26.04.2024 г.

Smart Engines scientists have found a way to improve the efficiency of neural networks by 40%

Scientists from AI-company Smart Engines have found a way to increase the efficiency of neural networks. The method is based on a fundamentally new quantization scheme, which increases the speed of operations by 40%. The research results were published in MDPI «Mathematics» (Q1).

This is a breakthrough in the optimization of neural network execution. Currently, neural networks are mainly executed on specialized graphics cards, but not every device is equipped with them. At the same time, any user device has a central processor, the world standard for which is the use of 8-bit neural networks. However, deep neural networks become more complex, containing hundreds of millions or more coefficients, which require more computing power. This limits the possibility of using central processing units in artificial intelligence systems.
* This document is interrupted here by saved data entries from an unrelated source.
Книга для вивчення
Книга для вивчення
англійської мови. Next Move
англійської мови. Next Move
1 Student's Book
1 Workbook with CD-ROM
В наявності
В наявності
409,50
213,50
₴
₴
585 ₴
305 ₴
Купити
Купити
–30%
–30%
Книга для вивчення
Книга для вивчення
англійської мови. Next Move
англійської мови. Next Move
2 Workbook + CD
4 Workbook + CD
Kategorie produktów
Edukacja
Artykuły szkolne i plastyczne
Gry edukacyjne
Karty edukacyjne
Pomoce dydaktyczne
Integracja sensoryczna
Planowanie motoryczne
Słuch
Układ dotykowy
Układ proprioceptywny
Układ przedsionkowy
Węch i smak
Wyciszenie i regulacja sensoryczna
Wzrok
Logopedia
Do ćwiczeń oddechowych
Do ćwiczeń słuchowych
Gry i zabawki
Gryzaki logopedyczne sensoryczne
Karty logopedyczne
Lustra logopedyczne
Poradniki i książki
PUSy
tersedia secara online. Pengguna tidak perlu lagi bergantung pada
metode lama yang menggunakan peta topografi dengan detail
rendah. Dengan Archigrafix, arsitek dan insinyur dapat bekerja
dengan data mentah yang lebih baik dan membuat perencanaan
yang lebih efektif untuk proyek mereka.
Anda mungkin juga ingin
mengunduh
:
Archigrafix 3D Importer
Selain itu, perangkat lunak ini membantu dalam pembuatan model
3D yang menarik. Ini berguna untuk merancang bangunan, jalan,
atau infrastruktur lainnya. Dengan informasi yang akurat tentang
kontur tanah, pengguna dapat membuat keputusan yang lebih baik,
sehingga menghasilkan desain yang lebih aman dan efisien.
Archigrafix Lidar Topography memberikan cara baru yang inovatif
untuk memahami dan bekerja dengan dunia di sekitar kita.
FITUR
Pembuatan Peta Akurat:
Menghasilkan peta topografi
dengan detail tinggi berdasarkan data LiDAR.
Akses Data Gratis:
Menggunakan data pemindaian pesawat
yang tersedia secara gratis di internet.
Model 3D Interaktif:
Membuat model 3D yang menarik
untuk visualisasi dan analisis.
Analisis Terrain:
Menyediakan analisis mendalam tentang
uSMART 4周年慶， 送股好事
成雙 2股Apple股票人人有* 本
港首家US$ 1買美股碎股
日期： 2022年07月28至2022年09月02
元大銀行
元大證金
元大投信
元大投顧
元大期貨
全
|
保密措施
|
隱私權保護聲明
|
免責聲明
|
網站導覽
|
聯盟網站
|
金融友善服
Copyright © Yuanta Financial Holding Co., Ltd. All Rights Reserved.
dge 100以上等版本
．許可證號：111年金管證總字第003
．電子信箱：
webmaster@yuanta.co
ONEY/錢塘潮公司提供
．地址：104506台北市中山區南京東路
Smart Engines researchers have solved this problem by proposing a qualitative improvement of the 8-bit model – “4.6-bit” networks. It operates 40% faster than the 8-bit model, but with almost no decrease in quality due to more efficient use of the features of mobile devices’ central processing units.

For this purpose, the input data and coefficients of the model are quantized so that the results of their multiplication fit into 8-bit registers. Summarizing of the results is done using a two-level system of 16- and 32-bit accumulators to maximize efficiency. As a result, an average of 4.6 bits of information is assigned to each value.

This quantization scheme compares favorably with the existing ones, since it allows a flexible way to set the input data bit size depending on the task and is not bound to powers of two. Therefore, this development provides noticeably higher recognition quality than, for example, 4-bit models.

The invention is already being used in Smart Engines’ products for object detection and text recognition.